And Double, no it's not about the notes. Unfortunately, my teacher is just absolutely terrible and I have had to teach myself just about everything in our book. Up until now I've done just fine but I don't think I can squeak by anymore. Thanks or the help in advance.
Mirinee Wrote:E.g. a circle would have equation X^2+Y^2=C^2, where C is its radius (a constant).
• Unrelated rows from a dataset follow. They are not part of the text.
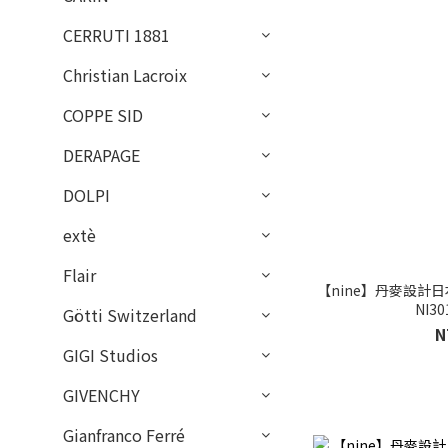
CERRUTI 1881
Christian Lacroix
COPPE SID
DERAPAGE
DOLPI
extè
Flair
【nine】丹麥設計日
NI30
Götti Switzerland
N
GIGI Studios
GIVENCHY
Gianfranco Ferré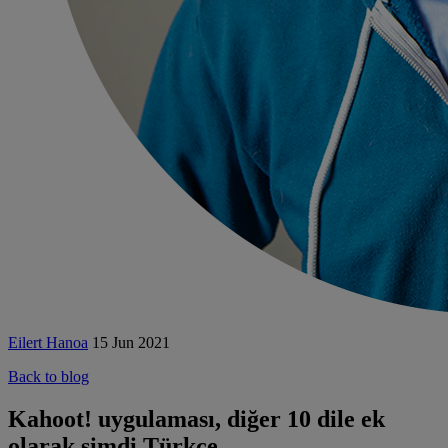
Eilert Hanoa
15 Jun 2021
Back to blog
Kahoot! uygulaması, diğer 10 dile ek
olarak şimdi Türkçe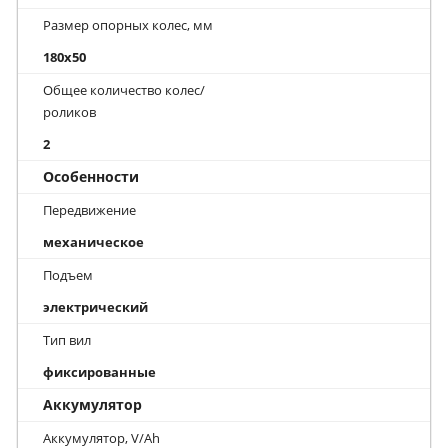
Размер опорных колес, мм
180x50
Общее количество колес/
роликов
2
Особенности
Передвижение
механическое
Подъем
электрический
Тип вил
фиксированные
Аккумулятор
Аккумулятор, V/Ah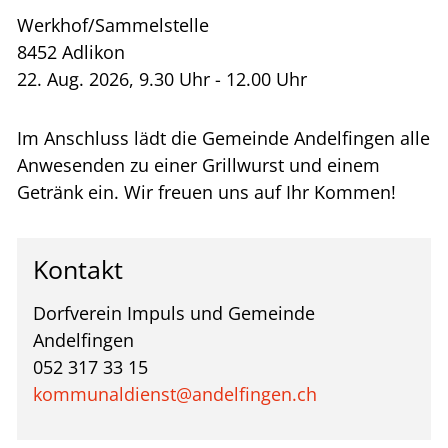
Werkhof/Sammelstelle
8452 Adlikon
22. Aug. 2026, 9.30 Uhr - 12.00 Uhr
Im Anschluss lädt die Gemeinde Andelfingen alle
Anwesenden zu einer Grillwurst und einem
Getränk ein. Wir freuen uns auf Ihr Kommen!
Kontakt
Dorfverein Impuls und Gemeinde
Andelfingen
052 317 33 15
kommunaldienst@andelfingen.ch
Its centre is the origin.
If the center of the circle isn't the origin then it's: ((X-A)^2)+((Y-B)^2) = C^2; (A, B) is the center of the circle, and C is the radius, as before.
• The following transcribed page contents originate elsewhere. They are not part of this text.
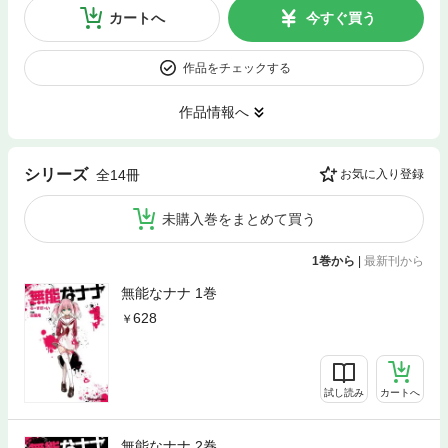
カートへ
今すぐ買う
作品をチェックする
作品情報へ
シリーズ
全14冊
お気に入り登録
未購入巻をまとめて買う
1巻から
|
最新刊から
無能なナナ 1巻
628
試し読み
カートへ
無能なナナ 2巻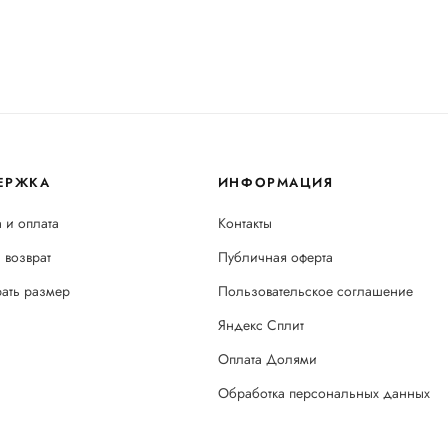
ЕРЖКА
ИНФОРМАЦИЯ
 и оплата
Контакты
 возврат
Публичная оферта
рать размер
Пользовательское соглашение
Яндекс Сплит
Оплата Долями
Обработка персональных данных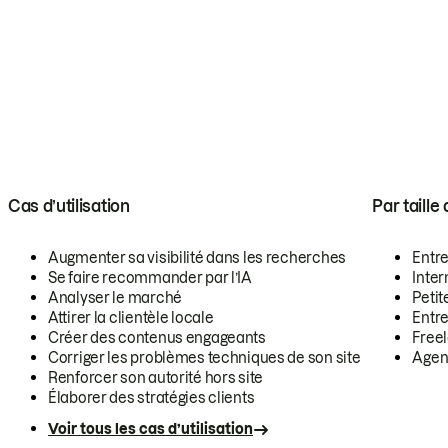
Cas d’utilisation
Par taille
Augmenter sa visibilité dans les recherches
Entr
Se faire recommander par l’IA
Inte
Analyser le marché
Petit
Attirer la clientèle locale
Entr
Créer des contenus engageants
Free
Corriger les problèmes techniques de son site
Agen
Renforcer son autorité hors site
Élaborer des stratégies clients
Voir tous les cas d’utilisation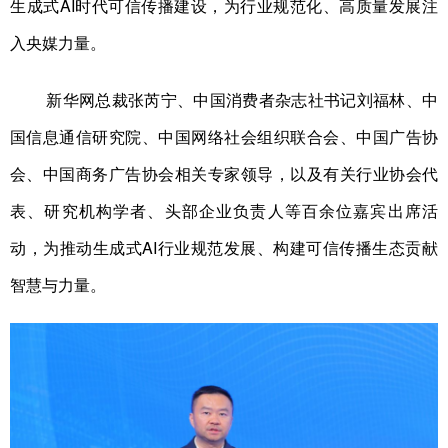
生成式AI时代可信传播建设，为行业规范化、高质量发展注
学术中国
乡村振兴
银龄
溯源中国
入央媒力量。
城市
旅游
能源
会展
新华网总裁张芮宁、中国消费者杂志社书记刘福林、中
彩票
娱乐
时尚
悦读
国信息通信研究院、中国网络社会组织联合会、中国广告协
公益
一带一路
亚太网
上市公司
会、中国商务广告协会相关专家领导，以及有关行业协会代
文化产业
表、研究机构学者、头部企业负责人等百余位嘉宾出席活
动，为推动生成式AI行业规范发展、构建可信传播生态贡献
地方频道
智慧与力量。
北京
天津
河北
山西
辽宁
吉林
上海
江苏
浙江
安徽
福建
江西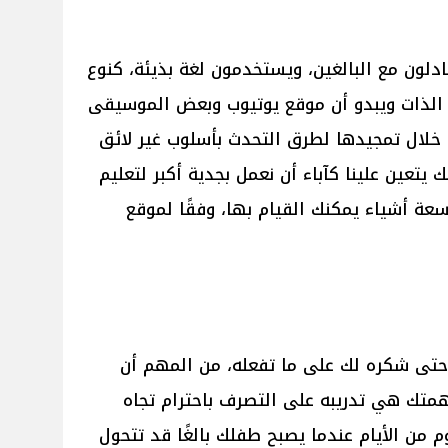
جادلون مع البالغين، ويستخدمون لغة بذيئة، كنوع
ت الذات ويبدو أن موقع يوتيوب وبعض الموسيقى
 خلال تمجيدها لطرق التحدث بأسلوب غير لائق
ك يتعين علينا كآباء أن نعمل بجدية أكبر لتعليم
سعة أشياء يمكنك القيام بها، وفقًا لموقع
و حتى شكره لك على ما تفعله، من المهم أن
تك هي تدريبه على التصرف باحترام تجاه
من الأيام عندما يصبح طفلك بالغًا قد تتحول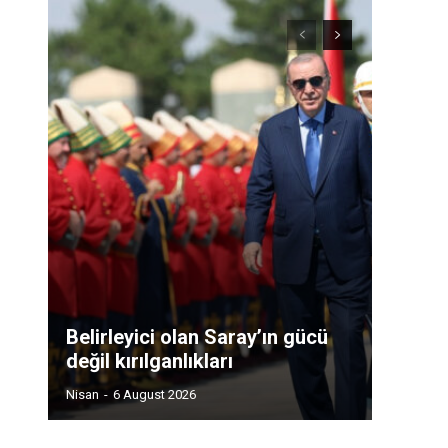
Belirleyici olan Saray’ın gücü
değil kırılganlıkları
Nisan
-
6 August 2026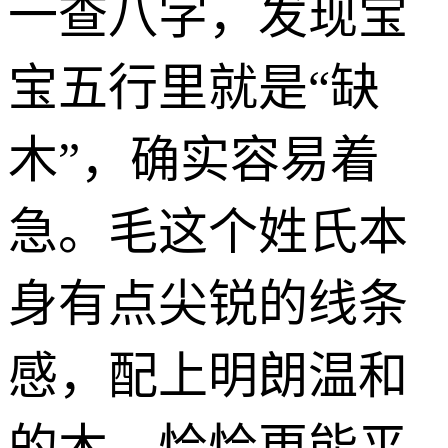
一查八字，发现宝
宝五行里就是“缺
木”，确实容易着
急。毛这个姓氏本
身有点尖锐的线条
感，配上明朗温和
的木，恰恰更能平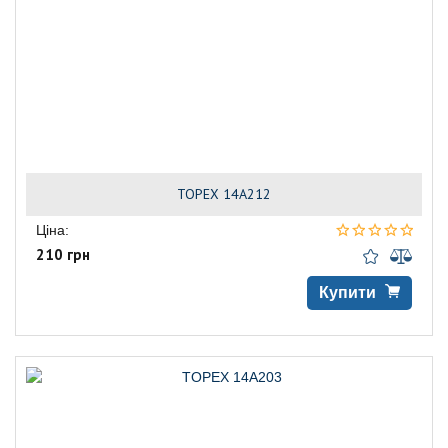
TOPEX 14A212
Ціна:
210 грн
Купити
There's also the AX+BY=C (standard line formula), Y=MX+B (slope/y-intercept line formula; M=slope of line (change in Y over change in X) and B is the Y-intercept), and Y=AX^2+BX+C (parabala, or however it's spelled)
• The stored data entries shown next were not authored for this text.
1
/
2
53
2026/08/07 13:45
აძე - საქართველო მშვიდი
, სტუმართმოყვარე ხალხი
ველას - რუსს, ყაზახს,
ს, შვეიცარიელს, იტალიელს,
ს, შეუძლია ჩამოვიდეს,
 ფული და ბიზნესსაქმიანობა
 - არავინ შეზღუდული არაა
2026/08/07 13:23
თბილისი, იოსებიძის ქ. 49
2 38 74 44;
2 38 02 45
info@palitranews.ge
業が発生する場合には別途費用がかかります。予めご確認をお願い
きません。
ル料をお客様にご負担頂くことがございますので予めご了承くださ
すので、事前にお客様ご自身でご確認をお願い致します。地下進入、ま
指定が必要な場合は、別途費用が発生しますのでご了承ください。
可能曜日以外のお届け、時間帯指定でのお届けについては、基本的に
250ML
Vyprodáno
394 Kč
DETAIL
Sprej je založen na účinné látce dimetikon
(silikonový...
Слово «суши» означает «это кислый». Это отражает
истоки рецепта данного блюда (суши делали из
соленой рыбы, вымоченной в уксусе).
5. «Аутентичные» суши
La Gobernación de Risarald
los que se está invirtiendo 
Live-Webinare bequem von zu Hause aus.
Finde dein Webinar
Lines with equal slopes are parallel to each other; lines with negative reciprocals are perpendicular.
Vectors have distance and magnitude; the distance is the line distance between two points, the magnitude is the (change in x, change in y) used to get there.
That's all Cartestian plane stuff though.
WOW :'( :|
:S you know i know you know i know you know i dont know this...
Oh well... thanks for the help guys. I'm heading to bed so I guess I will have to check this before class in the morning.
The problem I am having as I earlier stated is not about anything but converting from parametric to rectangular and back and forth between polar and rectangular.
Ex. R=cos(theta)